Beans, Sauces, and Symbolism
For a recent piece displayed at the Oakland Museum of California’s “Who is Oakland?” exhibit, Rodriguez wanted to use food’s symbolic powers to demonstrate the vital diversity of immigrant Oakland. She lined shelves with items collected from local East Oakland markets -- things like jackfruit in syrup, jalapeño salsa, shrimp chips and votive candles.
“What I wanted to do is to recreate the environment of the market,” Rodriguez said. “There's so much symbolism in everything -- from the beans to the particular sauces you can get.”
To gather the items, she sought out international products found in shops like Sun Hop Fat Market, in Oakland’s San Antonio District. It’s within walking distance from the museum.
Step inside, and you can hear the gurgle of fish tanks, the whine of a meat saw, and the buzz of busy shoppers.
Sun Hop Fat shoppers can find distinctly Asian products here like grass jelly, persimmon tea, and silkie black chicken. But you can also find dried corn husks for making tamales, and piles of piñatas. Rodriguez says at Sun Hop Fat and other Asian markets, you’ll see more intersectionality than meets the eye.
“I noticed that many of these markets, even though they are Asian supermarkets, they cater to Latinos -- because that's who comes to buy the food,” Rodriguez reports.
Multiplicity of Cultures
As Rodriguez sees it, the markets represent the intricate overlapping of East Oakland’s immigrant communities. This multiplicity of cultures can be seen all along International Boulevard. Walk through the Fruitvale or San Antonio districts and you can eat noodles from Laos, pupusas from El Salvador, or Vietnamese báhn mi.
“There is so much complexity in the Fruitvale and San Antonio,” Rodrigeuz says. “I think we get seen as East Oakland, as the dangerous part of Oakland.”
It’s this complexity that Rodriguez wants to celebrate. She’s tired of the negative perceptions that plague her neighborhood. Growing up in Fruitvale wasn’t always easy; she knew people impacted by violence, and she didn’t have a great personal experience in school. But looking back, Rodriguez says that she’s lucky to have grown up in an environment that honored her Peruvian heritage, and many other cultures. For this project, she wanted to focus on the neighborhood’s strength. So she created a map that highlights some of the food establishments in the Fruitvale and San Antonio districts. You can find the map in her exhibit, or online.

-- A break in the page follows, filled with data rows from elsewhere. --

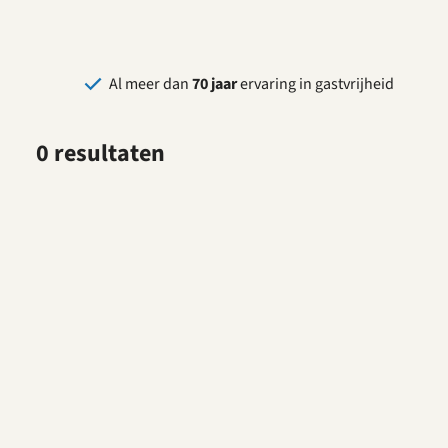
park
Al meer dan
70 jaar
ervaring in gastvrijheid
0 resultaten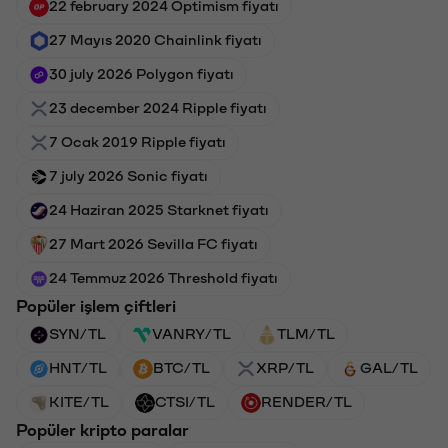
22 february 2024 Optimism fiyatı
27 Mayıs 2020 Chainlink fiyatı
30 july 2026 Polygon fiyatı
23 december 2024 Ripple fiyatı
7 Ocak 2019 Ripple fiyatı
7 july 2026 Sonic fiyatı
24 Haziran 2025 Starknet fiyatı
27 Mart 2026 Sevilla FC fiyatı
24 Temmuz 2026 Threshold fiyatı
Popüler işlem çiftleri
SYN/TL
VANRY/TL
TLM/TL
HNT/TL
BTC/TL
XRP/TL
GAL/TL
KITE/TL
CTSI/TL
RENDER/TL
Popüler kripto paralar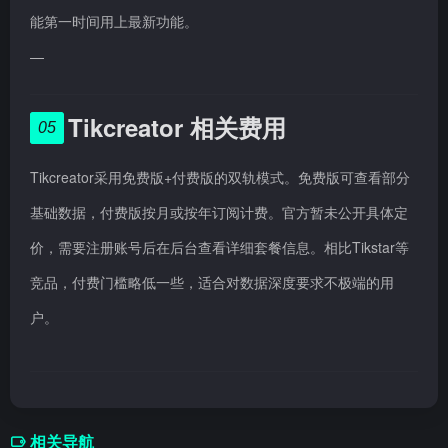
能第一时间用上最新功能。
—
Tikcreator 相关费用
05
Tikcreator采用免费版+付费版的双轨模式。免费版可查看部分
基础数据，付费版按月或按年订阅计费。官方暂未公开具体定
价，需要注册账号后在后台查看详细套餐信息。相比Tikstar等
竞品，付费门槛略低一些，适合对数据深度要求不极端的用
户。
相关导航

“I really hope that people come eat, and while they're eating I hope they can begin to understand the ways in which immigrant Oakland is invisibilized,” Rodriguez says. “That has to change.”
But Rodriguez hopes that her exhibit does more than just celebrate her neighborhood’s foodie finds -- she wants the work to inspire people to engage and appreciate communities that have been historically underrepresented. After all, it’s impossible to ignore the work that goes into a carefully prepared meal. It’s there, right in front of you, for you to experience. In that way, it’s a lot like art.